All these efforts are meant to convince us that current prices are nothing to worry about. After all, according to the experts, prices are supposedly less than extreme peaks that formed decades ago. Since I live in the here-and-now, I am not soothed by this strategy. What bothers me today is that if you look into the items I have mentioned, almost all of them are being mentioned at the same time. Right now! And if you pull up the historical inflation-adjusted records, you’ll see that current prices are often higher than or roughly equivalent to the inflation-adjusted records.

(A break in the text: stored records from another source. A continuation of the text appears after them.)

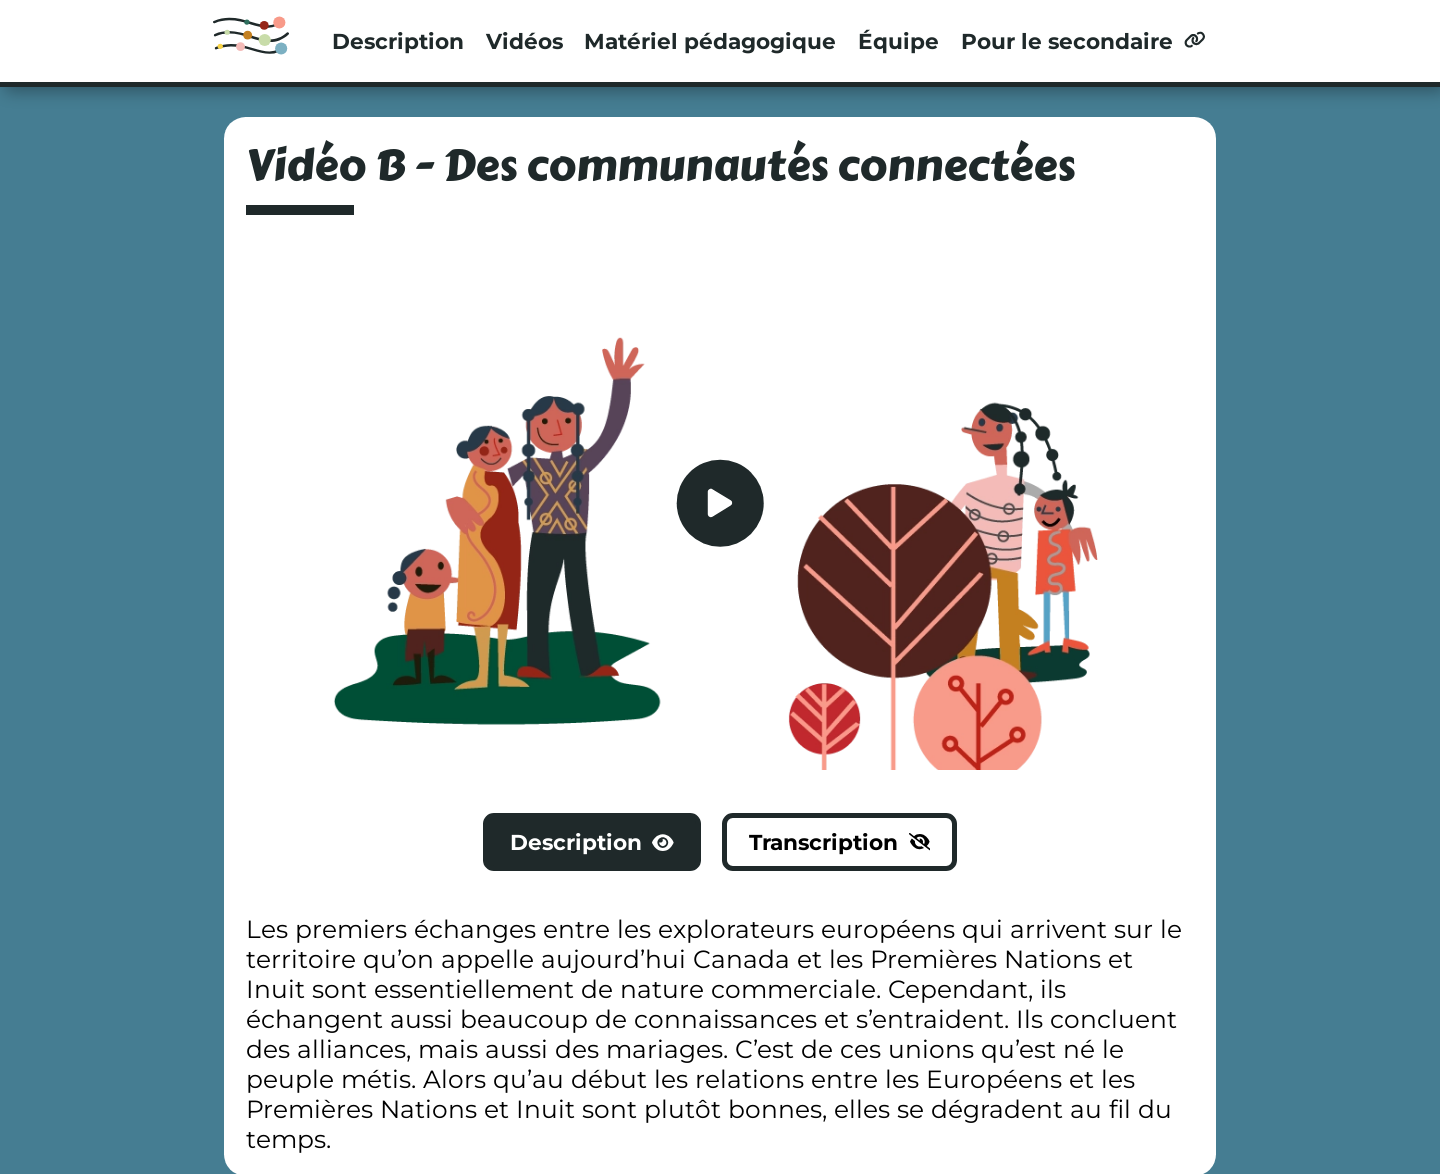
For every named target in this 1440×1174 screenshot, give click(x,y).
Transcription (839, 842)
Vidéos (524, 41)
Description (398, 41)
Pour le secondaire (1083, 41)
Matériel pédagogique (710, 41)
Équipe (898, 41)
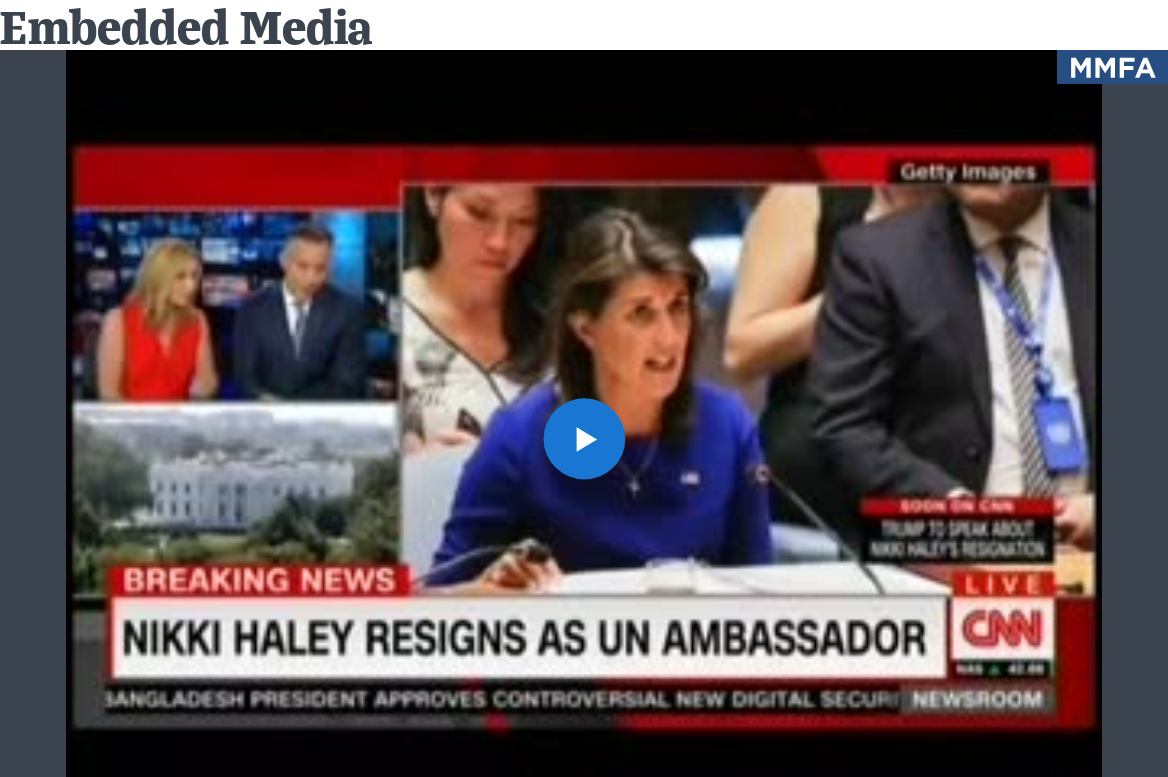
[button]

So you might imagine that when I listen to economists and fund managers and “financial journalists” telling me that inflation is not so high, I wouldn’t mind if they choked on their inflation-adjusted hot air. “Bulloons” were out in force to downplay the PPI data today. Hearing CNBC’s editor Dennis Kneale say that current inflation is “no big deal” and that it never will be is just classic. But while I expect to hear stupid stuff like this from him, it’s more troubling to hear the Fed’s #2, Don Kohn say the following:

“I expect the run-up in headline inflation to be reversed and core inflation to edge lower in the next few years.”

AND

“I do not expect the recent elevated inflation rates to persist. The adverse dynamics of the financial markets and the economy have presented the greater threat to economic welfare in the United States.”

It seems that Kohn is looking at a new figure I call “Inflation-Adjusted Inflation.” He has been downplaying and ignoring inflation for many months. Today he is claiming that the inflation we have now is going to head lower “in the next few years” and that it will not persist. He has no clue. He and the Fed failed to forecast the inflation we have now. What makes anyone believe he has the economic crystal ball to tell us that today’s “Inflation-Adjusted Inflation” is going to decline and when it’s going to decline? He has no clue.